In certain cases where little children are attacked on their faces, huge amount of money is to be spent for treatment and for subsequent plastic surgery, for which there is no facility at Govt hospitals. Similarly, people who are suffering from the side effects of anti-rabies injection such as partial or total paralysis, nervous system disorders, kidney problems etc. are also not supported in any way to meet their medical expenses and to bring them back to normal life. Most of these victims are ordinary, poor people who earn their daily living by doing manual jobs. A stray dog bite and subsequent treatment make them unable to work at least for over a week, leading to loss of their daily earnings.
India is perhaps the only civilised country in the world where stray dogs are not only tolerated but encouraged under legal protection. it is unfortunate that when the ABC (Dogs) Rules 2001 was made, it happened to be a rule to protect stray dogs in preference to human beings and no provision was made to protect the victims or for providing free treatment or compensation. The ABC (Dogs) Rules, in its present form, is specifically made to protect the stray dogs only and no consideration is shown to human beings or to the victims of the stray dogs.
According to another RTI survey done by SDFM, it was found that none of the Local Self Govts in the state was able even to partially implement the ABC (Dogs) Rules due to its illogical and ill-conceived clauses. The situation across India is no better. Hence, considering the impracticality and ineffectiveness of the ABC (Dogs) Rules 2001, it should be amended at the earliest, for the sake of the millions of affected people in the country, and for upholding the value of human life.
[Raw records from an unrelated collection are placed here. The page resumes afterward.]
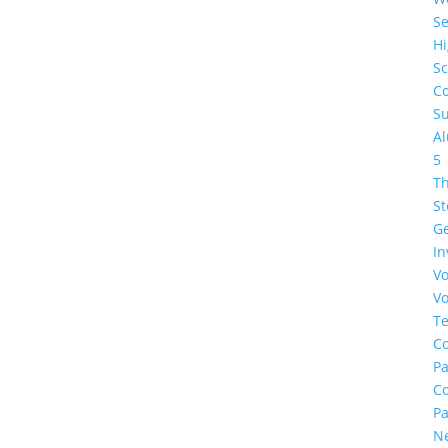
Se
H
Sc
Co
Su
A
5
Th
St
G
In
Vo
Vo
Te
Co
Pa
C
Pa
N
When a pet dog bites someone, the owner of the dog is held responsible for the damage. Likewise, in the case of stray dog bites, the local body/Govt is to be made responsible for the damage; i.e., for meeting the entire medical expenses for treatment and also providing compensation for the victims as done in the case of road accidents etc. Funds are allocated by the Govt for anti-rabies vaccination and stray dog welfare, though most of it goes to various pockets, all from the exchequer. If the stray dog bite victims in the country (whose number comes to nearly 2.5 to 3 crore on an annual average) are to be paid compensation by the govt, which in all moral responsibility they should be awarded, the govt will have to burn a big hole in the hapless tax-paying common man’s pockets. Is our govt in a position to meet such an extravaganza for stray dogs, when thousands go hungry and without shelter?!
To put forth a humble suggestion as a solution to this dilemma, the govt can moot a pet dog ownership cess, say Rs. 200 to Rs. 2,000 depending on the cost of the breed one owns. I am sure the govt will be able to raise funds more than enough to spend for the sheltering and welfare of stray dogs, without bothering the tax money of common people, which should be primarily used for poverty eradication, better health facility and education. If the plan is acceptable, what we’d need next is committed group of people and a transparent machinery to execute this in a time bound manner.